10. A device, the device comprises a processor and a memory; a program instruction set is stored in the memory, wherein when the program instruction set stored in the memory is loaded and executed by the processor, the scenario testing method of a driving control system according to claim 1 can be implemented.

11. A medium, the medium stores a program instruction set readable by a machine, wherein when the program instruction set stored in the medium is read and executed by the machine, the scenario testing method of a driving control system according to claim 2 U can be implemented.

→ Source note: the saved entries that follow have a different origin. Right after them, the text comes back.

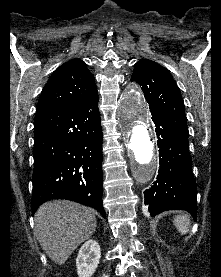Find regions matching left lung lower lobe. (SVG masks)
<instances>
[{
	"label": "left lung lower lobe",
	"instance_id": "0a47b994",
	"mask_svg": "<svg viewBox=\"0 0 221 277\" xmlns=\"http://www.w3.org/2000/svg\"><path fill=\"white\" fill-rule=\"evenodd\" d=\"M156 126L159 164L157 180L144 191L151 216L166 210H186L196 220L197 188L192 174L188 137L155 111H150Z\"/></svg>",
	"mask_w": 221,
	"mask_h": 277
}]
</instances>
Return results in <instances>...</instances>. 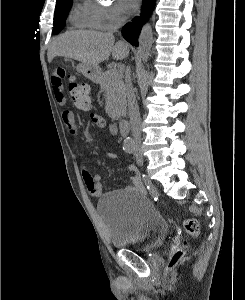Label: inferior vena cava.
<instances>
[{"mask_svg": "<svg viewBox=\"0 0 245 300\" xmlns=\"http://www.w3.org/2000/svg\"><path fill=\"white\" fill-rule=\"evenodd\" d=\"M125 91L128 100L129 117L134 143L136 149H139L141 144V119L136 96L131 82V71L129 67H127L125 70Z\"/></svg>", "mask_w": 245, "mask_h": 300, "instance_id": "602c4592", "label": "inferior vena cava"}]
</instances>
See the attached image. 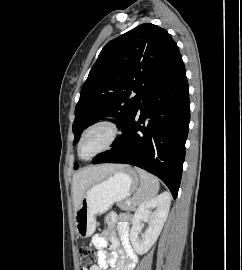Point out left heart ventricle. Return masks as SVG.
Returning <instances> with one entry per match:
<instances>
[{
    "label": "left heart ventricle",
    "instance_id": "1",
    "mask_svg": "<svg viewBox=\"0 0 242 270\" xmlns=\"http://www.w3.org/2000/svg\"><path fill=\"white\" fill-rule=\"evenodd\" d=\"M110 132L106 127H97L90 130L84 137L80 154L84 158H88L102 149L109 139Z\"/></svg>",
    "mask_w": 242,
    "mask_h": 270
}]
</instances>
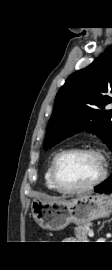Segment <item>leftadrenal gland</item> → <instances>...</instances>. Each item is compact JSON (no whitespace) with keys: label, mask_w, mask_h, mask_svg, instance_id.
<instances>
[{"label":"left adrenal gland","mask_w":112,"mask_h":270,"mask_svg":"<svg viewBox=\"0 0 112 270\" xmlns=\"http://www.w3.org/2000/svg\"><path fill=\"white\" fill-rule=\"evenodd\" d=\"M109 221H112V218H111ZM109 221H108V222H109ZM103 227H104V223H103V225L101 226V228H100V229H102Z\"/></svg>","instance_id":"obj_1"}]
</instances>
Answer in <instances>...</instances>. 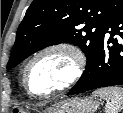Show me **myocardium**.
Segmentation results:
<instances>
[{
    "mask_svg": "<svg viewBox=\"0 0 123 113\" xmlns=\"http://www.w3.org/2000/svg\"><path fill=\"white\" fill-rule=\"evenodd\" d=\"M57 53L64 55L69 60L68 66L69 70L67 75L47 91L42 93L33 92L29 88L26 80L27 73L30 67L42 57ZM85 65H86L85 53L78 45L68 41H59L51 43L37 50L27 60L22 69L21 74L22 84L29 95L35 98H47L77 83L84 73Z\"/></svg>",
    "mask_w": 123,
    "mask_h": 113,
    "instance_id": "myocardium-1",
    "label": "myocardium"
}]
</instances>
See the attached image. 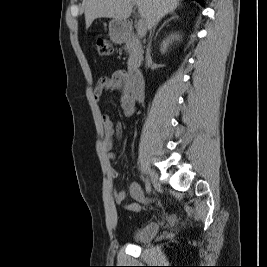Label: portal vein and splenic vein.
I'll use <instances>...</instances> for the list:
<instances>
[{"mask_svg": "<svg viewBox=\"0 0 267 267\" xmlns=\"http://www.w3.org/2000/svg\"><path fill=\"white\" fill-rule=\"evenodd\" d=\"M137 33L140 37H144L146 33V23L143 18L139 19L137 23Z\"/></svg>", "mask_w": 267, "mask_h": 267, "instance_id": "obj_1", "label": "portal vein and splenic vein"}]
</instances>
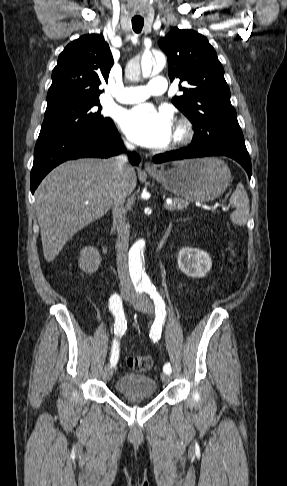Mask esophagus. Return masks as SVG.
Listing matches in <instances>:
<instances>
[{
  "label": "esophagus",
  "instance_id": "1",
  "mask_svg": "<svg viewBox=\"0 0 287 486\" xmlns=\"http://www.w3.org/2000/svg\"><path fill=\"white\" fill-rule=\"evenodd\" d=\"M144 168H145V170H146V171H148V172H151V171H156V167H155V166H153V165H152L151 163H149V162H146V163L144 164Z\"/></svg>",
  "mask_w": 287,
  "mask_h": 486
}]
</instances>
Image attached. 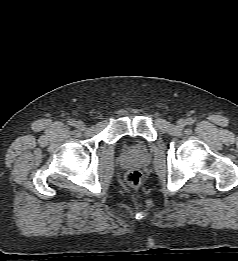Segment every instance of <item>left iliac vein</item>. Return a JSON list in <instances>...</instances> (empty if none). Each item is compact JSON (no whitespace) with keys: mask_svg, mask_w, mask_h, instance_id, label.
Here are the masks:
<instances>
[{"mask_svg":"<svg viewBox=\"0 0 238 261\" xmlns=\"http://www.w3.org/2000/svg\"><path fill=\"white\" fill-rule=\"evenodd\" d=\"M185 125H186V121H185L184 119H180V120L177 121V127H178L179 129L184 128Z\"/></svg>","mask_w":238,"mask_h":261,"instance_id":"4c4485c4","label":"left iliac vein"}]
</instances>
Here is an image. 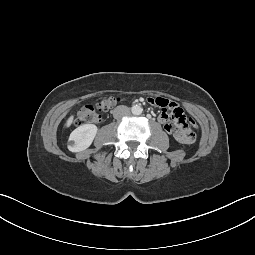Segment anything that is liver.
<instances>
[{
    "label": "liver",
    "instance_id": "liver-1",
    "mask_svg": "<svg viewBox=\"0 0 255 255\" xmlns=\"http://www.w3.org/2000/svg\"><path fill=\"white\" fill-rule=\"evenodd\" d=\"M72 122H73V115H71V116L67 119V121H66V123H65V127H66V128L70 127V125L72 124Z\"/></svg>",
    "mask_w": 255,
    "mask_h": 255
}]
</instances>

12. A medium, the medium stores a program instruction set readable by a machine, wherein when the program instruction set stored in the medium is read and executed by the machine, the scenario testing method of a driving control system according to claim 3 U can be implemented.

13. A medium, the medium stores a program instruction set readable by a machine, wherein when the program instruction set stored in the medium is read and executed by the machine, the scenario testing method of a driving control system according to claim 4 U can be implemented.

14. A device, the device comprises a processor and a memory; a program instruction set is stored in the memory, wherein when the program instruction set stored in the memory is loaded and executed by the processor, the scenario testing method of a driving control system according to claim 2 can be implemented.

15. A device, the device comprises a processor and a memory; a program instruction set is stored in the memory, wherein when the program instruction set stored in the memory is loaded and executed by the processor, the scenario testing method of a driving control system according to claim 3 can be implemented.

16. A device, the device comprises a processor and a memory; a program instruction set is stored in the memory, wherein when the program instruction set stored in the memory is loaded and executed by the processor, the scenario testing method of a driving control system according to claim 4 can be implemented.